The neighbors had been hearing shots and bursts of high-caliber weapons coming from that place, especially on weekends, as if it were carrying out target practice, so they suspected that it was training of a militia.

The presence of these armed far-right groups, which previously maintained a lower profile, has become quite common in the United States as a result of the pandemic, but above all in response to protests against police brutality and racism, that multiplied in the country after the death of the African American George Floyd at the hands of a white policeman, in May.

It is now common to see armed militia groups in anti-racist protests, according to them, to protect private property and maintain order in the event of riots or looting.

These groups appear to have been emboldened by US President Donald Trump, who has seen in them a niche of votes and at times it has evaded or even endorsed their activities.

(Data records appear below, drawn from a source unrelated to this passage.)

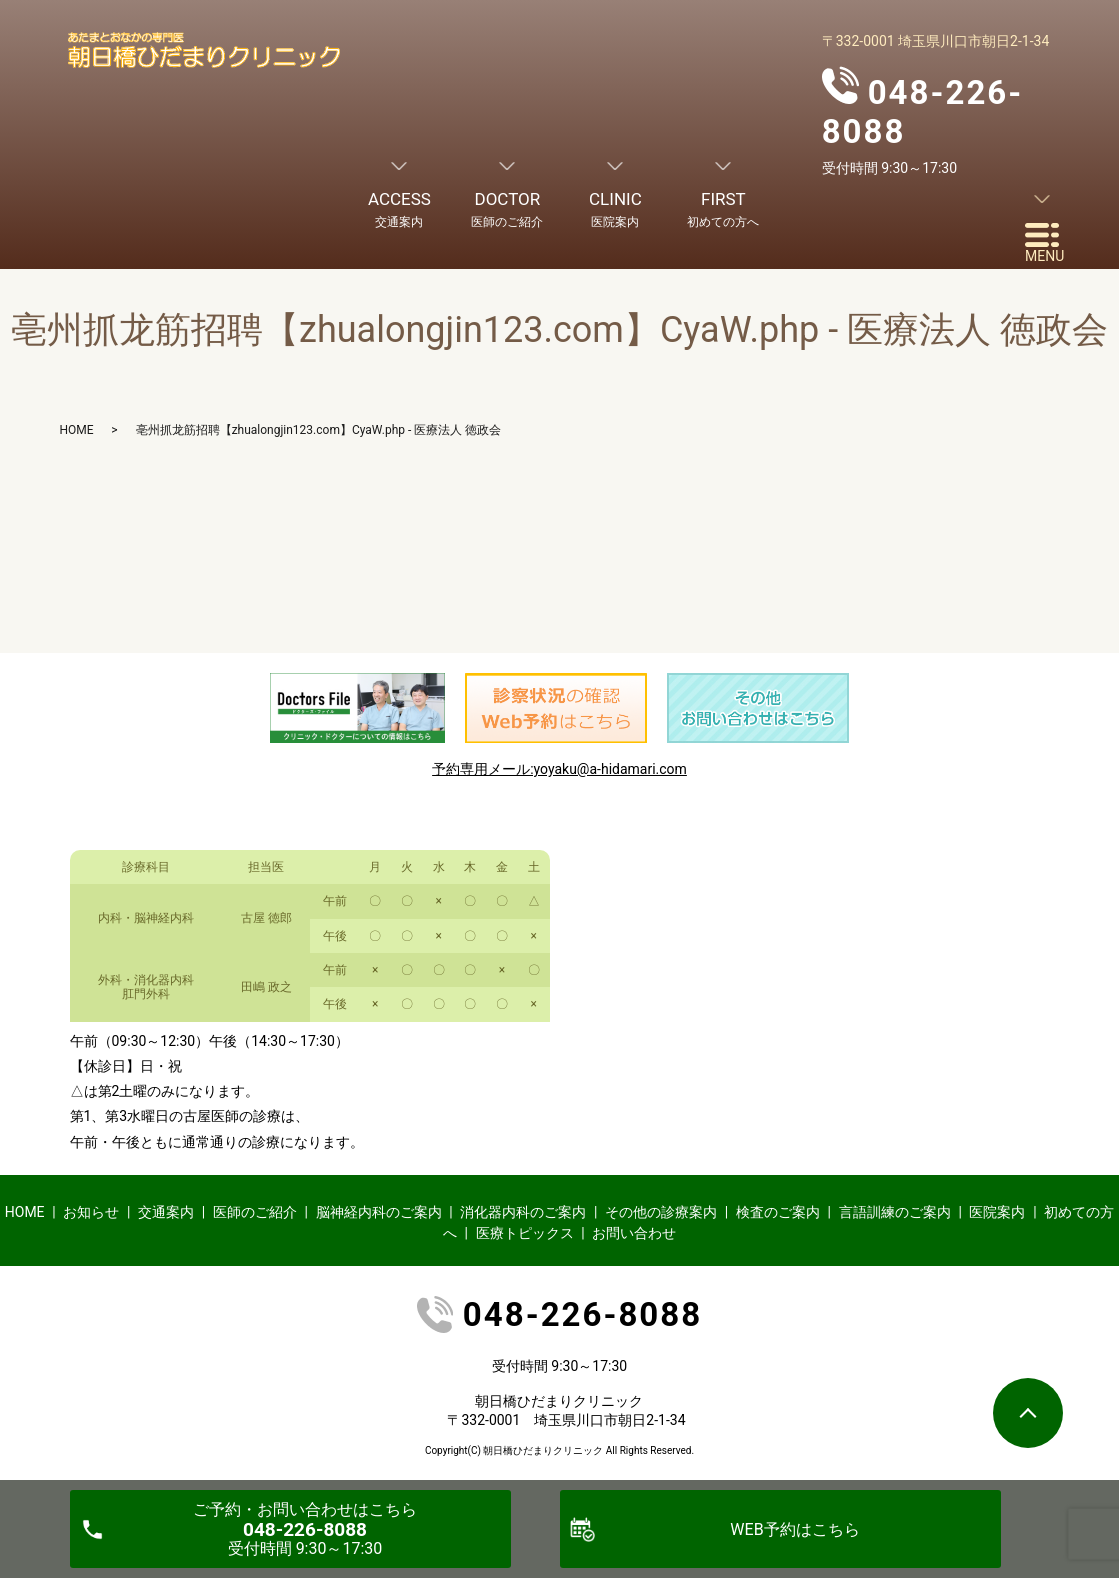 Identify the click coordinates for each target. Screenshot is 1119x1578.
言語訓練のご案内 (895, 1212)
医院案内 (997, 1212)
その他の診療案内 (661, 1212)
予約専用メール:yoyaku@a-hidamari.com (559, 769)
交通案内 (166, 1212)
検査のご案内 (778, 1212)
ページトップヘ (1028, 1413)
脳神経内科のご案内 (379, 1212)
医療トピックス (525, 1233)
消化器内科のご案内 (523, 1212)
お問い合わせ (634, 1233)
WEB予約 (794, 1529)
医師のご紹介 (255, 1212)
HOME (77, 430)
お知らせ (91, 1212) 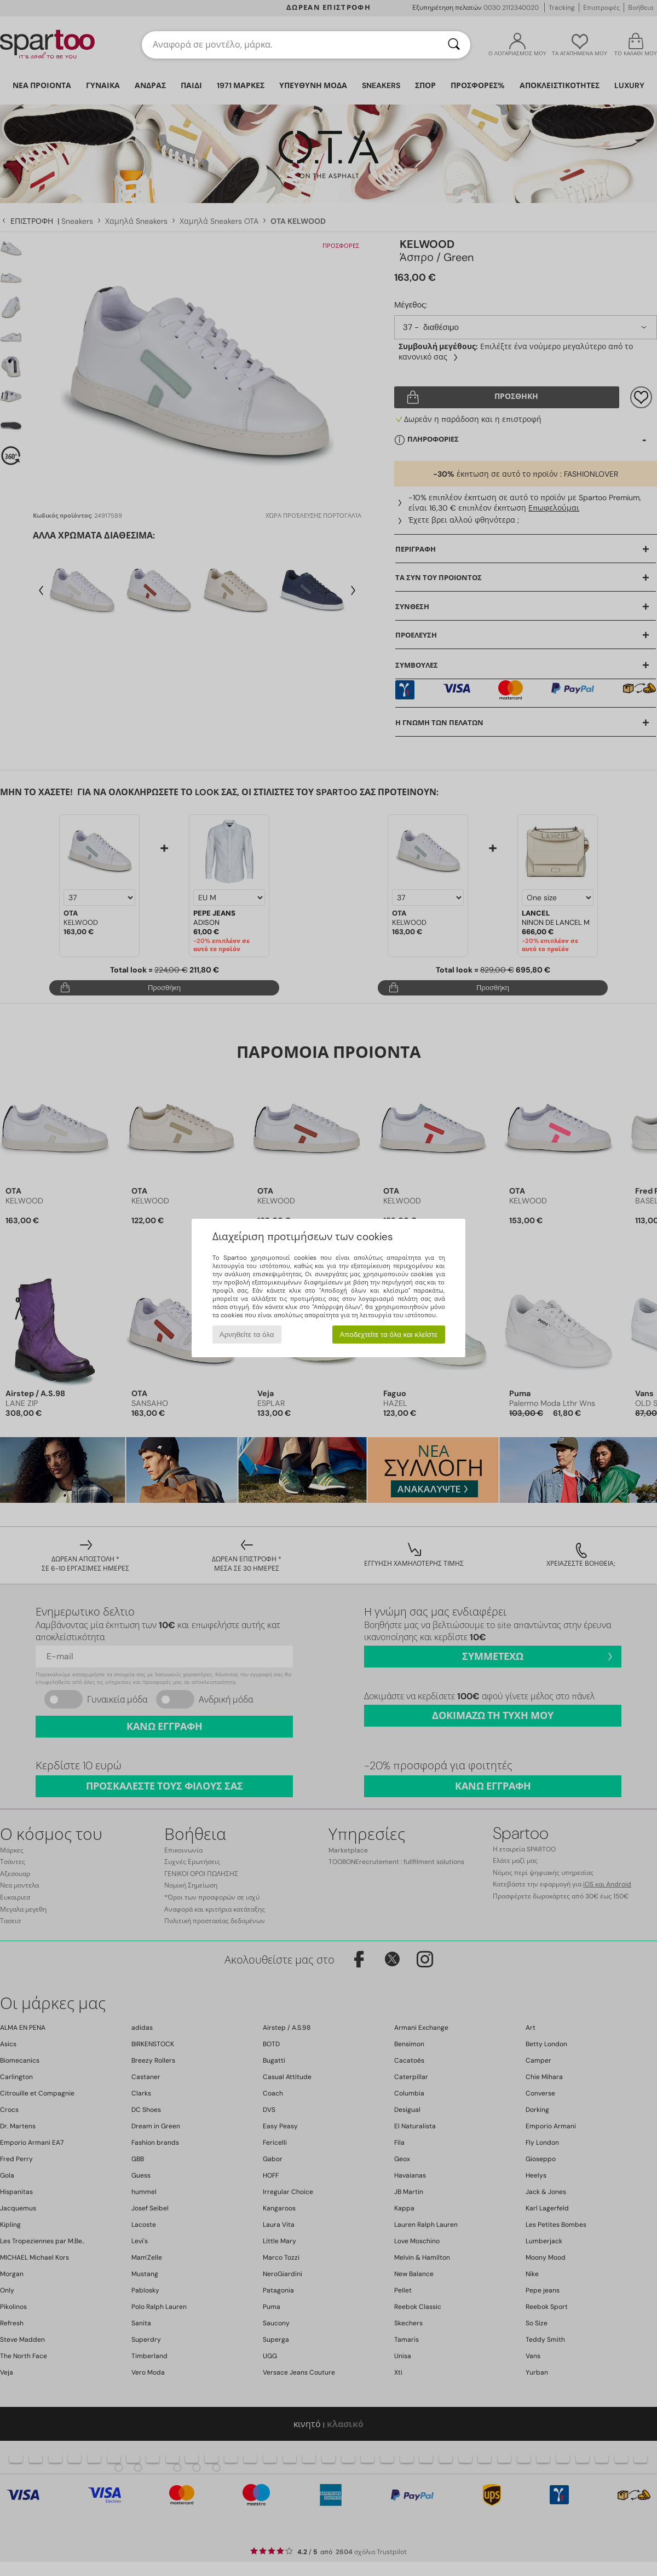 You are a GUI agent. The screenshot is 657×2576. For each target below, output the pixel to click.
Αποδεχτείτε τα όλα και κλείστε (388, 1334)
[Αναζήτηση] (454, 45)
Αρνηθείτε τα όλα (247, 1334) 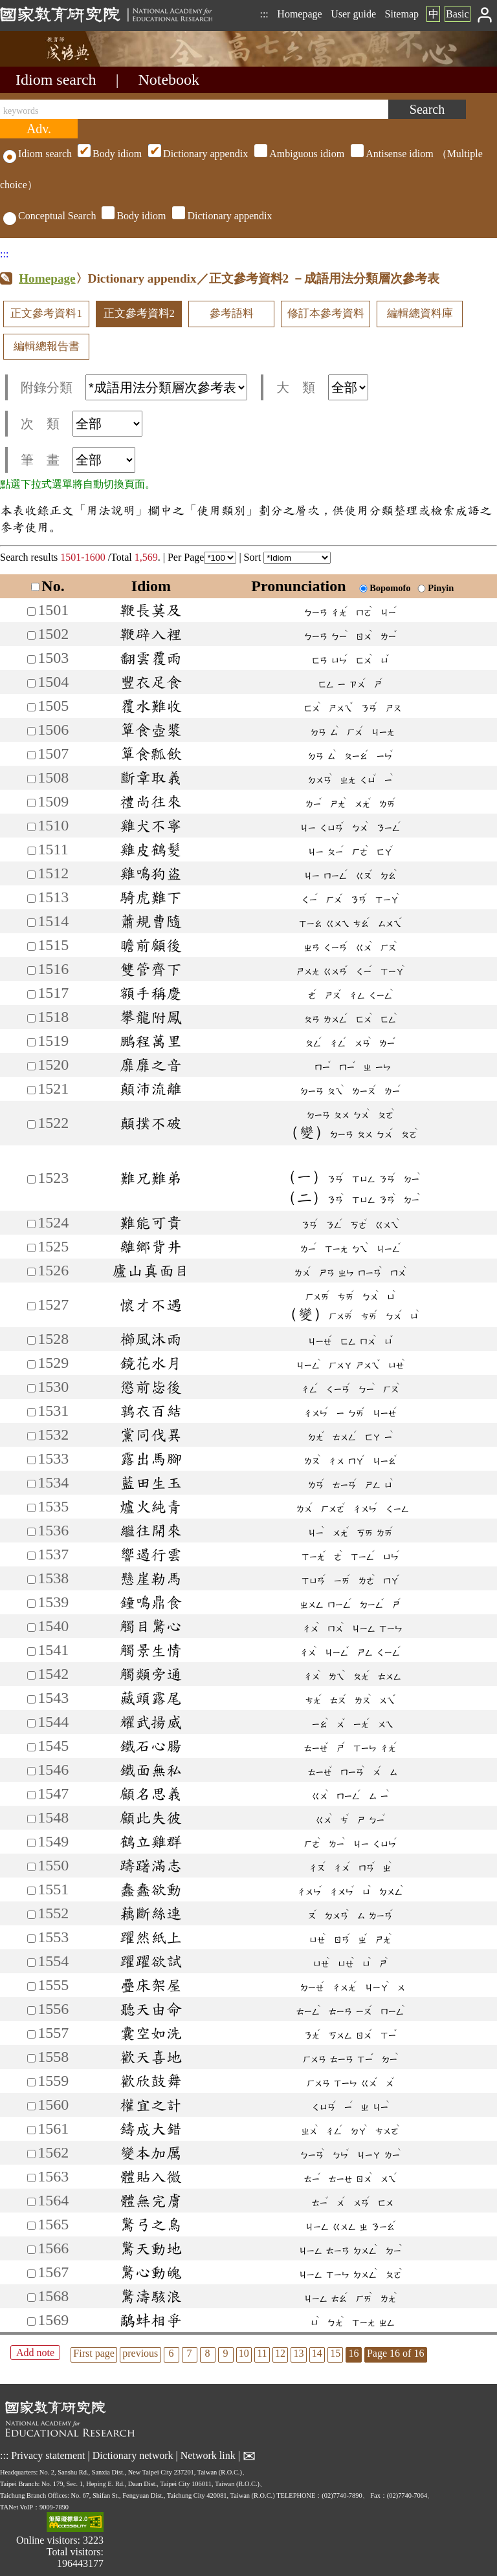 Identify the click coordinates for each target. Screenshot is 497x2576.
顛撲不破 (151, 1122)
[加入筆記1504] (31, 683)
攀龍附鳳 (151, 1016)
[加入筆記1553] (31, 1938)
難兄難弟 (151, 1177)
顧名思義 (151, 1793)
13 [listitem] (298, 2353)
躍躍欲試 (151, 1961)
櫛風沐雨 (151, 1338)
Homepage (299, 13)
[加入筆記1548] (31, 1819)
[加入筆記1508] (31, 779)
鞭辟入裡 (151, 633)
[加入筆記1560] (31, 2106)
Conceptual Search (49, 215)
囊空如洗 (151, 2032)
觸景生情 (151, 1649)
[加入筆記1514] (31, 922)
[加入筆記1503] (31, 659)
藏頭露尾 (151, 1697)
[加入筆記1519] (31, 1042)
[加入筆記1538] (31, 1579)
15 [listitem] (335, 2353)
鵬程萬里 (151, 1040)
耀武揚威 (151, 1721)
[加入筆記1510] (31, 827)
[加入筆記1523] (31, 1179)
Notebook (168, 79)
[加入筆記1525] (31, 1248)
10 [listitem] (244, 2353)
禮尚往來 (151, 801)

A few months after taking office, Trump refused to condemn the violence of the supremacists who in August 2017 staged a show of force in Charlottesville, dressed as militiamen and with a parade with neo-Nazi torches, and that ended in death of an anti-racist protester.

Trump then blamed both neo-Nazi groups and left-wing protesters for the violence and assured that there were “very good” people among the supremacists.

In his debate last week with his electoral rival, Democrat Joe Biden, Trump also refused to condemn another of these groups, the “Proud Boys”, whom he asked to “step back and remain prepared” before possible race riots.

A day later, social media was filled with messages in which white nationalists adopted that phrase as a slogan and celebrated Trump’s tacit endorsement.